In 2016, the Monetary Authority of Singapore (MAS) issued revised Guidelines on Outsourcing (Outsourcing Guidelines 2016) to financial institutions.

The Outsourcing Guidelines 2016 applied to all financial institutions under the Monetary Authority of Singapore Act, including retail and merchant banks, insurers, trust companies and payment services providers.

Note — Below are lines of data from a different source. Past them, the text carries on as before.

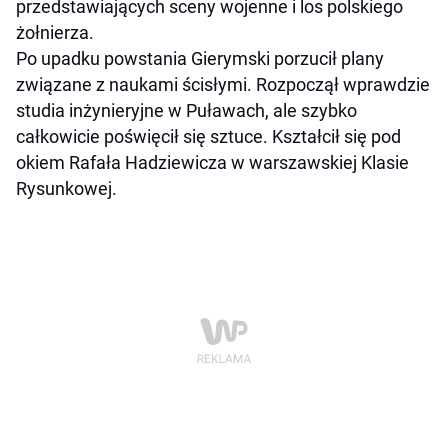
przedstawiających sceny wojenne i los polskiego
żołnierza.
Po upadku powstania Gierymski porzucił plany
związane z naukami ścisłymi. Rozpoczął wprawdzie
studia inżynieryjne w Puławach, ale szybko
całkowicie poświęcił się sztuce. Kształcił się pod
okiem Rafała Hadziewicza w warszawskiej Klasie
Rysunkowej.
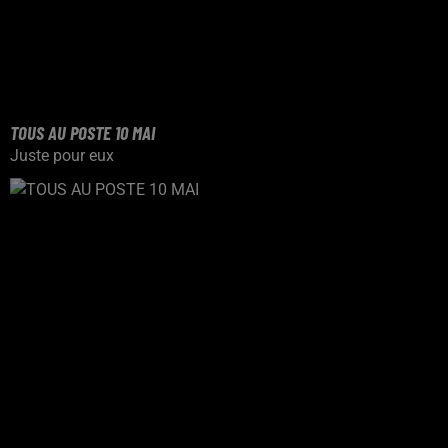
TOUS AU POSTE 10 MAI
Juste pour eux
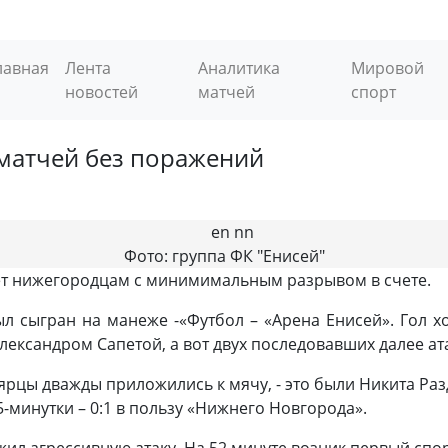
лавная
Лента
Аналитика
Мировой
новостей
матчей
спорт
матчей без поражений
Фото: группа ФК "Енисей"
ет нижегородцам с минимимальным разрывом в счете.
ыл сыгран на манеже -
«Футбол – «Арена Енисей». Гол 
ександром Сапетой, а вот двух последовавших далее ат
рцы дважды приложились к мячу, - это были Никита Раз
-минутки – 0:1 в пользу «Нижнего Новгорода».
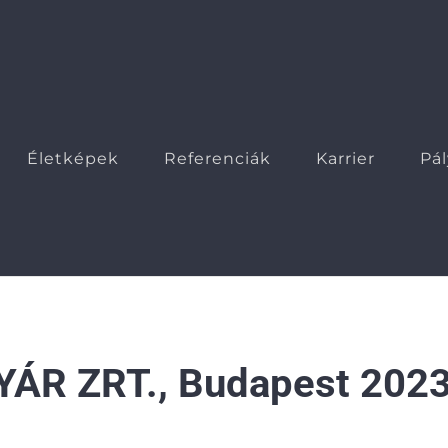
Életképek
Referenciák
Karrier
Pá
ÁR ZRT., Budapest 202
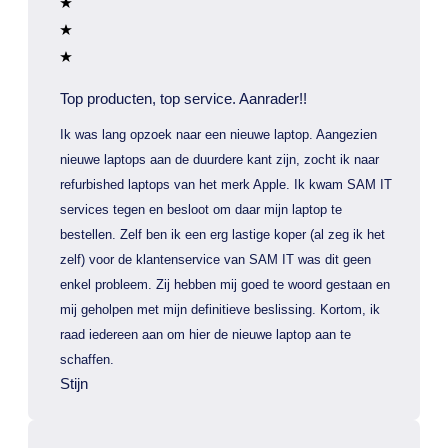
Top producten, top service. Aanrader!!
Ik was lang opzoek naar een nieuwe laptop. Aangezien
nieuwe laptops aan de duurdere kant zijn, zocht ik naar
refurbished laptops van het merk Apple. Ik kwam SAM IT
services tegen en besloot om daar mijn laptop te
bestellen. Zelf ben ik een erg lastige koper (al zeg ik het
zelf) voor de klantenservice van SAM IT was dit geen
enkel probleem. Zij hebben mij goed te woord gestaan en
mij geholpen met mijn definitieve beslissing. Kortom, ik
raad iedereen aan om hier de nieuwe laptop aan te
schaffen.
Stijn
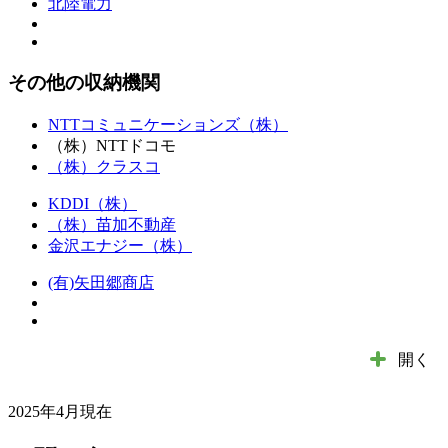
北陸電力
その他の収納機関
NTTコミュニケーションズ（株）
（株）NTTドコモ
（株）クラスコ
KDDI（株）
（株）苗加不動産
金沢エナジー（株）
(有)矢田郷商店
開く
2025年4月現在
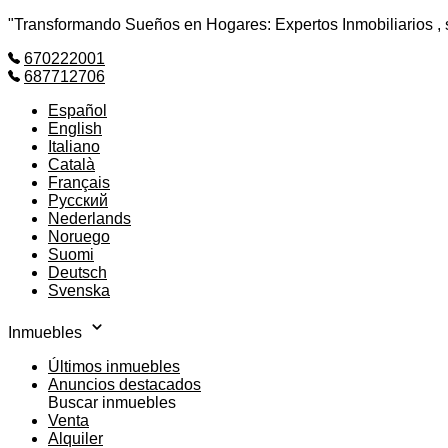
"Transformando Sueños en Hogares: Expertos Inmobiliarios , si
670222001
687712706
Español
English
Italiano
Català
Français
Русский
Nederlands
Noruego
Suomi
Deutsch
Svenska
Inmuebles
Últimos inmuebles
Anuncios destacados
Buscar inmuebles
Venta
Alquiler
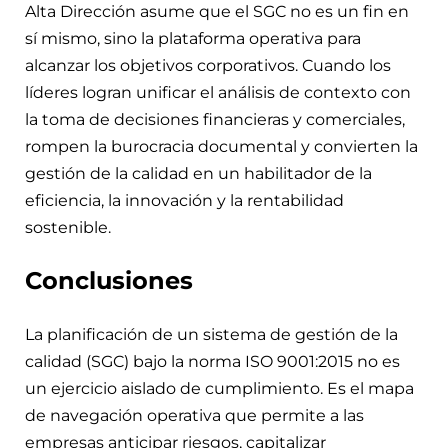
Alta Dirección asume que el SGC no es un fin en
sí mismo, sino la plataforma operativa para
alcanzar los objetivos corporativos. Cuando los
líderes logran unificar el análisis de contexto con
la toma de decisiones financieras y comerciales,
rompen la burocracia documental y convierten la
gestión de la calidad en un habilitador de la
eficiencia, la innovación y la rentabilidad
sostenible.
Conclusiones
La planificación de un sistema de gestión de la
calidad (SGC) bajo la norma ISO 9001:2015 no es
un ejercicio aislado de cumplimiento. Es el mapa
de navegación operativa que permite a las
empresas anticipar riesgos, capitalizar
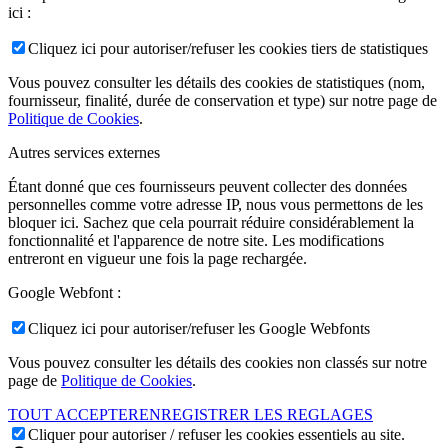
ici :
Cliquez ici pour autoriser/refuser les cookies tiers de statistiques
Vous pouvez consulter les détails des cookies de statistiques (nom,
fournisseur, finalité, durée de conservation et type) sur notre page de
Politique de Cookies
.
Autres services externes
Étant donné que ces fournisseurs peuvent collecter des données
personnelles comme votre adresse IP, nous vous permettons de les
bloquer ici. Sachez que cela pourrait réduire considérablement la
fonctionnalité et l'apparence de notre site. Les modifications
entreront en vigueur une fois la page rechargée.
Google Webfont :
Cliquez ici pour autoriser/refuser les Google Webfonts
Vous pouvez consulter les détails des cookies non classés sur notre
page de
Politique de Cookies
.
TOUT ACCEPTER
ENREGISTRER LES REGLAGES
Cliquer pour autoriser / refuser les cookies essentiels au site.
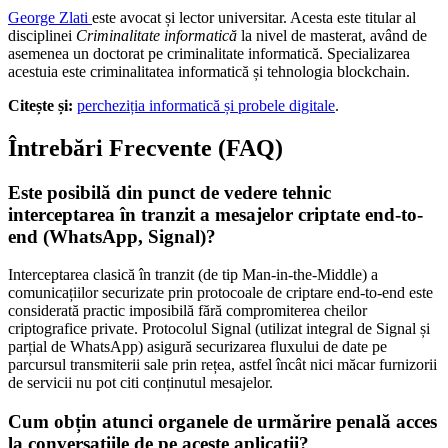
George Zlati
este avocat și lector universitar. Acesta este titular al
disciplinei
Criminalitate informatică
la nivel de masterat, având de
asemenea un doctorat pe criminalitate informatică. Specializarea
acestuia este criminalitatea informatică și tehnologia blockchain.
Citește și:
percheziția informatică și probele digitale
.
Întrebări Frecvente (FAQ)
Este posibilă din punct de vedere tehnic
interceptarea în tranzit a mesajelor criptate end-to-
end (WhatsApp, Signal)?
Interceptarea clasică în tranzit (de tip Man-in-the-Middle) a
comunicațiilor securizate prin protocoale de criptare end-to-end este
considerată practic imposibilă fără compromiterea cheilor
criptografice private. Protocolul Signal (utilizat integral de Signal și
parțial de WhatsApp) asigură securizarea fluxului de date pe
parcursul transmiterii sale prin rețea, astfel încât nici măcar furnizorii
de servicii nu pot citi conținutul mesajelor.
Cum obțin atunci organele de urmărire penală acces
la conversațiile de pe aceste aplicații?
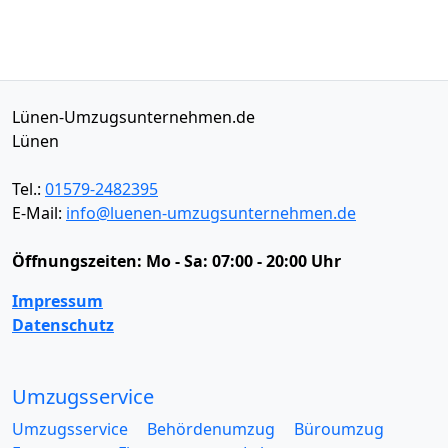
Lünen-Umzugsunternehmen.de
Lünen
Tel.:
01579-2482395
E-Mail:
info@luenen-umzugsunternehmen.de
Öffnungszeiten:
Mo - Sa: 07:00 - 20:00 Uhr
Impressum
Datenschutz
Umzugsservice
Umzugsservice
Behördenumzug
Büroumzug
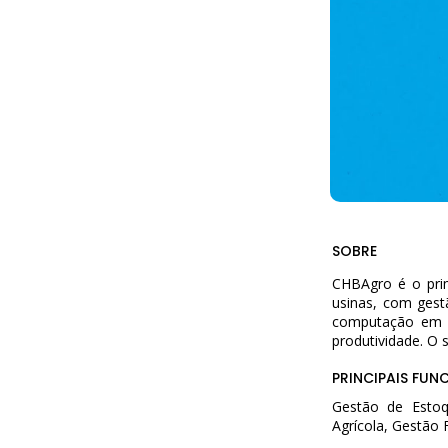
SOBRE
CHBAgro é o prim
usinas, com gest
computação em n
produtividade. O 
PRINCIPAIS FUN
Gestão de Estoq
Agrícola, Gestão 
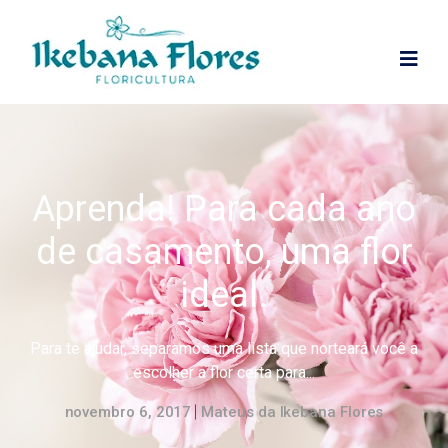
Aprenda! Para cada ano
de casamento, uma flor
ideal.
Para te ajudar, separamos uma lista que norteará você a
escolher a flor certa para...
novembro 6, 2017
Mateus da Ikebana Flores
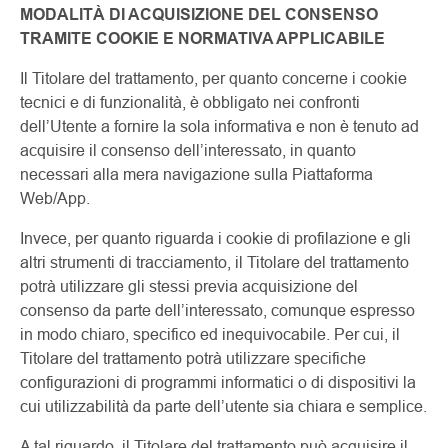
MODALITÀ DI ACQUISIZIONE DEL CONSENSO
TRAMITE COOKIE E NORMATIVA APPLICABILE
Il Titolare del trattamento, per quanto concerne i cookie
tecnici e di funzionalità, è obbligato nei confronti
dell’Utente a fornire la sola informativa e non è tenuto ad
acquisire il consenso dell’interessato, in quanto
necessari alla mera navigazione sulla Piattaforma
Web/App.
Invece, per quanto riguarda i cookie di profilazione e gli
altri strumenti di tracciamento, il Titolare del trattamento
potrà utilizzare gli stessi previa acquisizione del
consenso da parte dell’interessato, comunque espresso
in modo chiaro, specifico ed inequivocabile. Per cui, il
Titolare del trattamento potrà utilizzare specifiche
configurazioni di programmi informatici o di dispositivi la
cui utilizzabilità da parte dell’utente sia chiara e semplice.
A tal riguardo, il Titolare del trattamento può acquisire il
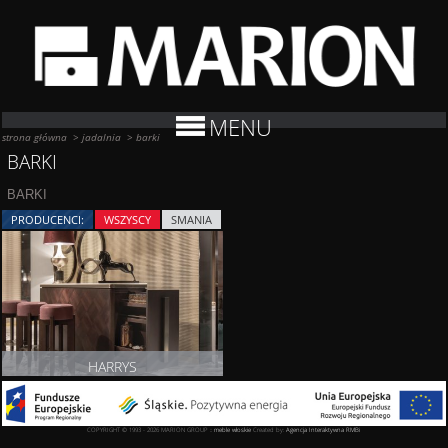
MENU
strona główna
>
jadalnia
>
barki
BARKI
BARKI
PRODUCENCI:
WSZYSCY
SMANIA
HARRYS
ZOBACZ PRODUKT
COPYRIGHT © 1993 - 2026 MARION GROUP ::
meble włoskie
Created by:
Agencja Interaktywna
RMBi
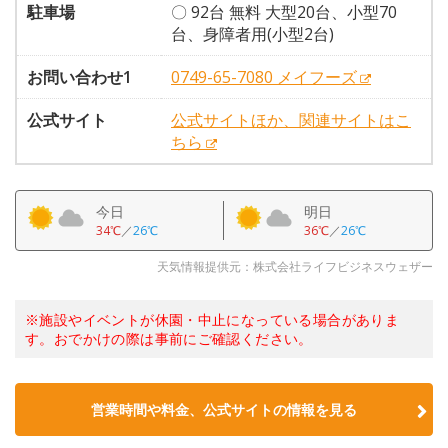
駐車場
〇 92台 無料 大型20台、小型70
台、身障者用(小型2台)
お問い合わせ1
0749-65-7080 メイフーズ
公式サイト
公式サイトほか、関連サイトはこ
ちら
今日
明日
34℃
／
26℃
36℃
／
26℃
天気情報提供元：株式会社ライフビジネスウェザー
※施設やイベントが休園・中止になっている場合がありま
す。おでかけの際は事前にご確認ください。
営業時間や料金、公式サイトの情報を見る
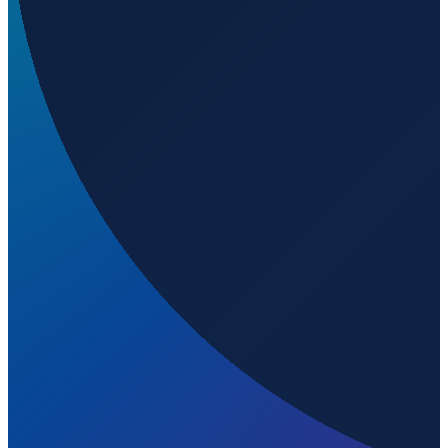
Barcelona
→
Shenzhen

Two new sets of guidelines

In 2023, the MAS issued two new sets of guidelines: Guidelines on Outsourcing (Banks) (the New Bank Guidelines) and Guidelines on Outsourcing (Financial Institutions other than Banks) (the New FI Guidelines). These set out MAS’ expectations for both banks and financial institutions (FIs) that are not banks with regard to their outsourced services. While the New Bank Guidelines apply to retail and merchant banks, the New FI Guidelines apply to any financial institution as defined in Section 2 of the Financial Services and Markets Act 2022 other than a retail and merchant bank. In other words, financial institutions other than banks (FIOBs) include finance companies, insurers, insurance intermediaries, financial advisers, payment services providers, trust companies, financial holding companies and credit card issuers.